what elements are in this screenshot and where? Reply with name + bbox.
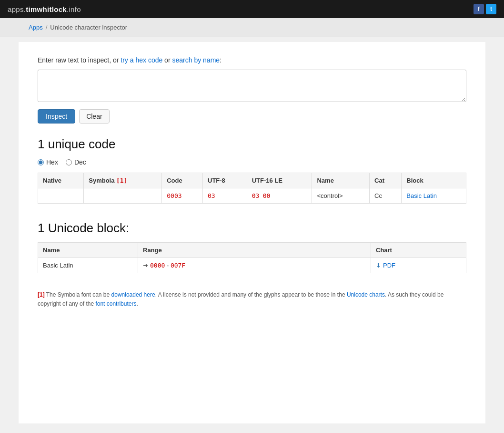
breadcrumb-apps-link[interactable]: Apps (29, 24, 43, 31)
twitter-icon[interactable]: t (486, 4, 496, 14)
text-input[interactable] (38, 70, 466, 102)
cell-code: 0003 (162, 188, 203, 204)
range-arrow-icon: ➜ (143, 262, 148, 269)
instruction-text: Enter raw text to inspect, or try a hex … (38, 56, 466, 64)
topbar-icons: f t (474, 4, 496, 14)
block-name-cell: Basic Latin (38, 258, 138, 273)
col-native: Native (38, 173, 84, 188)
unicode-charts-link[interactable]: Unicode charts (347, 291, 385, 298)
site-title: apps.timwhitlock.info (8, 5, 81, 13)
footnote: [1] The Symbola font can be downloaded h… (38, 290, 466, 309)
font-contributors-link[interactable]: font contributers (95, 300, 136, 307)
breadcrumb-current: Unicode character inspector (50, 24, 127, 31)
footnote-text-end: . (136, 300, 138, 307)
characters-table: Native Symbola [1] Code UTF-8 UTF-16 LE … (38, 173, 466, 204)
cell-char-name: <control> (312, 188, 370, 204)
title-suffix: .info (67, 5, 81, 13)
instruction-after: : (220, 56, 222, 64)
blocks-header-row: Name Range Chart (38, 243, 466, 258)
blocks-heading: 1 Unicode block: (38, 221, 466, 236)
hex-code-link[interactable]: try a hex code (121, 56, 162, 64)
footnote-text-middle: . A license is not provided and many of … (155, 291, 347, 298)
cell-symbola (84, 188, 162, 204)
download-link[interactable]: downloaded here (111, 291, 155, 298)
facebook-icon[interactable]: f (474, 4, 484, 14)
range-separator: - (165, 262, 171, 269)
encoding-radio-group: Hex Dec (38, 158, 466, 166)
cell-category: Cc (370, 188, 402, 204)
cell-native (38, 188, 84, 204)
block-link[interactable]: Basic Latin (406, 192, 437, 199)
characters-table-header-row: Native Symbola [1] Code UTF-8 UTF-16 LE … (38, 173, 466, 188)
col-utf16: UTF-16 LE (247, 173, 312, 188)
unicode-blocks-section: 1 Unicode block: Name Range Chart Basic … (38, 221, 466, 273)
col-symbola: Symbola [1] (84, 173, 162, 188)
utf16-part-1: 00 (263, 192, 271, 199)
characters-table-body: 00030303 00<control>CcBasic Latin (38, 188, 466, 204)
blocks-table-row: Basic Latin➜0000 - 007F⬇PDF (38, 258, 466, 273)
inspect-button[interactable]: Inspect (38, 109, 75, 124)
footnote-ref: [1] (38, 291, 45, 298)
hex-radio[interactable] (38, 159, 44, 165)
utf16-part-0: 03 (252, 192, 260, 199)
blocks-col-chart: Chart (371, 243, 466, 258)
download-icon: ⬇ (376, 262, 381, 269)
block-chart-cell: ⬇PDF (371, 258, 466, 273)
cell-utf16: 03 00 (247, 188, 312, 204)
blocks-table: Name Range Chart Basic Latin➜0000 - 007F… (38, 242, 466, 273)
col-code: Code (162, 173, 203, 188)
instruction-middle: or (162, 56, 172, 64)
col-utf8: UTF-8 (203, 173, 247, 188)
pdf-link[interactable]: PDF (383, 262, 395, 269)
dec-radio[interactable] (66, 159, 72, 165)
instruction-before: Enter raw text to inspect, or (38, 56, 121, 64)
blocks-col-range: Range (138, 243, 371, 258)
topbar: apps.timwhitlock.info f t (0, 0, 504, 18)
dec-radio-label[interactable]: Dec (66, 158, 86, 166)
cell-utf8: 03 (203, 188, 247, 204)
col-block: Block (402, 173, 466, 188)
results-heading: 1 unique code (38, 137, 466, 152)
col-cat: Cat (370, 173, 402, 188)
dec-label: Dec (74, 158, 86, 166)
blocks-table-head: Name Range Chart (38, 243, 466, 258)
utf8-value: 03 (208, 192, 215, 199)
breadcrumb: Apps / Unicode character inspector (0, 18, 504, 37)
block-range-cell: ➜0000 - 007F (138, 258, 371, 273)
col-name: Name (312, 173, 370, 188)
table-row: 00030303 00<control>CcBasic Latin (38, 188, 466, 204)
button-row: Inspect Clear (38, 109, 466, 124)
title-brand: timwhitlock (26, 5, 67, 13)
blocks-table-body: Basic Latin➜0000 - 007F⬇PDF (38, 258, 466, 273)
title-prefix: apps. (8, 5, 26, 13)
code-value: 0003 (167, 192, 181, 199)
cell-block: Basic Latin (402, 188, 466, 204)
range-start: 0000 (150, 262, 165, 269)
breadcrumb-separator: / (46, 24, 48, 31)
characters-table-head: Native Symbola [1] Code UTF-8 UTF-16 LE … (38, 173, 466, 188)
main-content: Enter raw text to inspect, or try a hex … (19, 42, 485, 423)
clear-button[interactable]: Clear (79, 109, 109, 124)
hex-radio-label[interactable]: Hex (38, 158, 58, 166)
blocks-col-name: Name (38, 243, 138, 258)
footnote-text-before: The Symbola font can be (45, 291, 111, 298)
hex-label: Hex (46, 158, 58, 166)
range-end: 007F (171, 262, 185, 269)
name-search-link[interactable]: search by name (172, 56, 220, 64)
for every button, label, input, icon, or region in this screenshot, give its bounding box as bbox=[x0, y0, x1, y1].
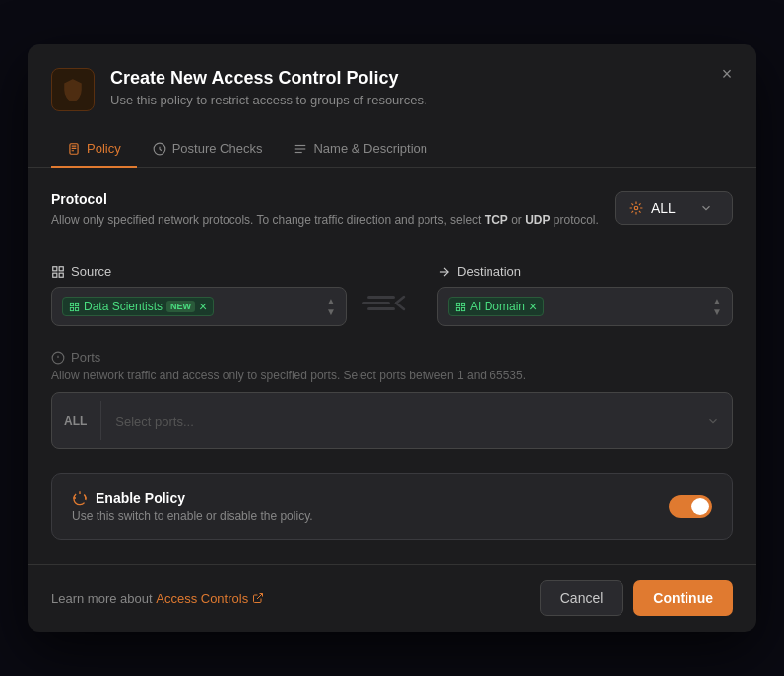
=======
# [EXERCISE DIRECTIONS]
Please write out every line of the listing above exactly, and leave the images behind.

# [SOLUTION FOR THIS PROBLEM]
what elements are in this screenshot and where? Reply with name + bbox.
breadcrumb-apps-link[interactable]: Apps (29, 24, 43, 31)
twitter-icon[interactable]: t (486, 4, 496, 14)
text-input[interactable] (38, 70, 466, 102)
cell-code: 0003 (162, 188, 203, 204)
range-arrow-icon: ➜ (143, 262, 148, 269)
instruction-text: Enter raw text to inspect, or try a hex … (38, 56, 466, 64)
topbar-icons: f t (474, 4, 496, 14)
block-name-cell: Basic Latin (38, 258, 138, 273)
col-native: Native (38, 173, 84, 188)
unicode-charts-link[interactable]: Unicode charts (347, 291, 385, 298)
site-title: apps.timwhitlock.info (8, 5, 81, 13)
footnote: [1] The Symbola font can be downloaded h… (38, 290, 466, 309)
font-contributors-link[interactable]: font contributers (95, 300, 136, 307)
breadcrumb-current: Unicode character inspector (50, 24, 127, 31)
footnote-text-end: . (136, 300, 138, 307)
characters-table: Native Symbola [1] Code UTF-8 UTF-16 LE … (38, 173, 466, 204)
cell-char-name: <control> (312, 188, 370, 204)
title-suffix: .info (67, 5, 81, 13)
instruction-after: : (220, 56, 222, 64)
blocks-header-row: Name Range Chart (38, 243, 466, 258)
blocks-heading: 1 Unicode block: (38, 221, 466, 236)
hex-code-link[interactable]: try a hex code (121, 56, 162, 64)
footnote-text-middle: . A license is not provided and many of … (155, 291, 347, 298)
cell-symbola (84, 188, 162, 204)
download-link[interactable]: downloaded here (111, 291, 155, 298)
facebook-icon[interactable]: f (474, 4, 484, 14)
range-separator: - (165, 262, 171, 269)
encoding-radio-group: Hex Dec (38, 158, 466, 166)
cell-category: Cc (370, 188, 402, 204)
cell-native (38, 188, 84, 204)
block-link[interactable]: Basic Latin (406, 192, 437, 199)
characters-table-header-row: Native Symbola [1] Code UTF-8 UTF-16 LE … (38, 173, 466, 188)
col-utf16: UTF-16 LE (247, 173, 312, 188)
unicode-blocks-section: 1 Unicode block: Name Range Chart Basic … (38, 221, 466, 273)
col-symbola: Symbola [1] (84, 173, 162, 188)
utf16-part-1: 00 (263, 192, 271, 199)
characters-table-body: 00030303 00<control>CcBasic Latin (38, 188, 466, 204)
blocks-table-row: Basic Latin➜0000 - 007F⬇PDF (38, 258, 466, 273)
inspect-button[interactable]: Inspect (38, 109, 75, 124)
footnote-ref: [1] (38, 291, 45, 298)
hex-radio[interactable] (38, 159, 44, 165)
utf16-part-0: 03 (252, 192, 260, 199)
blocks-col-chart: Chart (371, 243, 466, 258)
download-icon: ⬇ (376, 262, 381, 269)
block-chart-cell: ⬇PDF (371, 258, 466, 273)
cell-utf16: 03 00 (247, 188, 312, 204)
blocks-table: Name Range Chart Basic Latin➜0000 - 007F… (38, 242, 466, 273)
col-code: Code (162, 173, 203, 188)
instruction-middle: or (162, 56, 172, 64)
col-utf8: UTF-8 (203, 173, 247, 188)
pdf-link[interactable]: PDF (383, 262, 395, 269)
dec-radio[interactable] (66, 159, 72, 165)
instruction-before: Enter raw text to inspect, or (38, 56, 121, 64)
blocks-col-range: Range (138, 243, 371, 258)
topbar: apps.timwhitlock.info f t (0, 0, 504, 18)
dec-radio-label[interactable]: Dec (66, 158, 86, 166)
cell-utf8: 03 (203, 188, 247, 204)
col-block: Block (402, 173, 466, 188)
results-heading: 1 unique code (38, 137, 466, 152)
col-cat: Cat (370, 173, 402, 188)
dec-label: Dec (74, 158, 86, 166)
blocks-table-head: Name Range Chart (38, 243, 466, 258)
utf8-value: 03 (208, 192, 215, 199)
breadcrumb: Apps / Unicode character inspector (0, 18, 504, 37)
block-range-cell: ➜0000 - 007F (138, 258, 371, 273)
col-name: Name (312, 173, 370, 188)
table-row: 00030303 00<control>CcBasic Latin (38, 188, 466, 204)
button-row: Inspect Clear (38, 109, 466, 124)
title-brand: timwhitlock (26, 5, 67, 13)
blocks-table-body: Basic Latin➜0000 - 007F⬇PDF (38, 258, 466, 273)
title-prefix: apps. (8, 5, 26, 13)
code-value: 0003 (167, 192, 181, 199)
cell-block: Basic Latin (402, 188, 466, 204)
range-start: 0000 (150, 262, 165, 269)
breadcrumb-separator: / (46, 24, 48, 31)
characters-table-head: Native Symbola [1] Code UTF-8 UTF-16 LE … (38, 173, 466, 188)
main-content: Enter raw text to inspect, or try a hex … (19, 42, 485, 423)
clear-button[interactable]: Clear (79, 109, 109, 124)
hex-radio-label[interactable]: Hex (38, 158, 58, 166)
blocks-col-name: Name (38, 243, 138, 258)
footnote-text-before: The Symbola font can be (45, 291, 111, 298)
hex-label: Hex (46, 158, 58, 166)
range-end: 007F (171, 262, 185, 269)
name-search-link[interactable]: search by name (172, 56, 220, 64)
for every button, label, input, icon, or region in this screenshot, give its bounding box as bbox=[x0, y0, x1, y1].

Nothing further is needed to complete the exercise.